Institution: TNO Preventie en Gezondheid
Source:International Journal of Epidemiology, 6, 28, 1134-1140
Identifier: 235230
Keywords: Health · Health care utilization · Reproducibility of results · Response bias · Medical geography · Methodology · Metropolitan area · Dental care · Epidemiological data · Ethnology · Health care utilization · Health insurance · Health survey · Hospital care · Interview · Marriage · Medical care · Prescription · Register · Risk · Socioeconomics · Technical aid · Adolescent · Adult · Aged · Bias (Epidemiology) · Consumer Participation · Data Collection · Delivery of Health Care · Female · Health Care Surveys · Humans · Male · Middle Aged · Needs Assessment · Netherlands · Random Allocation · Risk Assessment · Urban Health Services · Utilization Review


Background. Surveys among the general population are an important method for collecting epidemiological data on health and utilization of health care in that population. Selective non-response may affect the validity of these data. This study examines the impact of response bias on estimates of health care utilization and on risk estimates for utilization in relation to demographic and socioeconomic characteristics, using administrative data on use of health care. Methods. Data on registered health care utilization were extracted from health insurance register and linked to respondents (2934; 62.7%) and non-respondents (1744) in a personal health interview survey among adult residents from the lower two-thirds income bracket in Amsterdam, the Netherlands.
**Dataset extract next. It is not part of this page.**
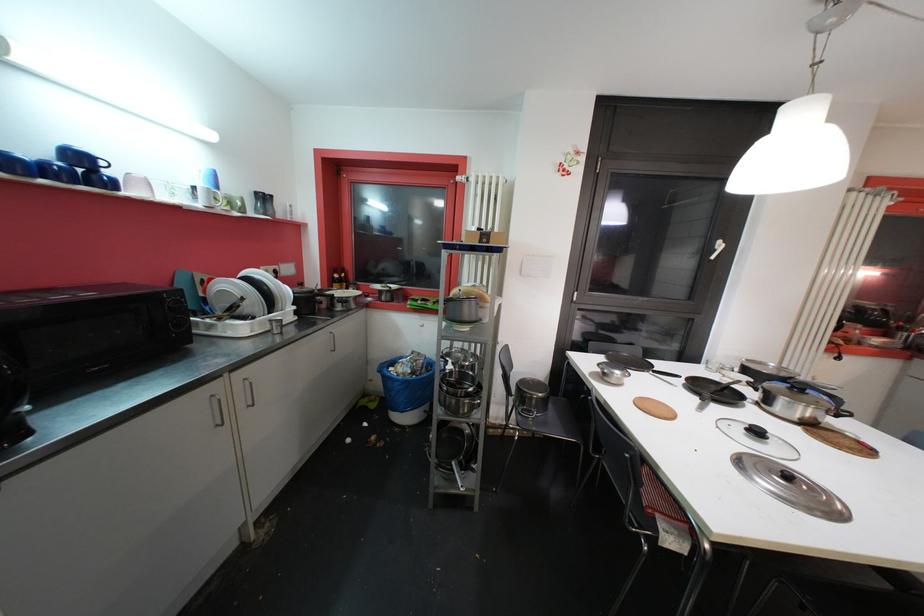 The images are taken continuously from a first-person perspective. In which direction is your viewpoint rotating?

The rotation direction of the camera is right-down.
Results. Estimates of registered healthcare utilization are higher if based on respondents only, than if they are based on the entire target sample. This goes for prescription drugs, specialist medical care, paramedical care, dental care and medical aids, but not for hospital care. Most risk estimates of registered utilization for background characterisitcs (gender, family composition, marital status, year of settlement, affluence of neighbourhood and ethnicity) differ only slightly and without statistical significance. If different, most estimates based on respondents only are somewhat higher. The largest differences are found for age (average overestimation of risks for age groups 35-64 and 65+ years compared to that of 16-34 years: 16% and 17%, respectively). Conclusions. In this study, response bias affects estimates of registered health care utilization but hardly affects risk estimates of utilization by background characteristics.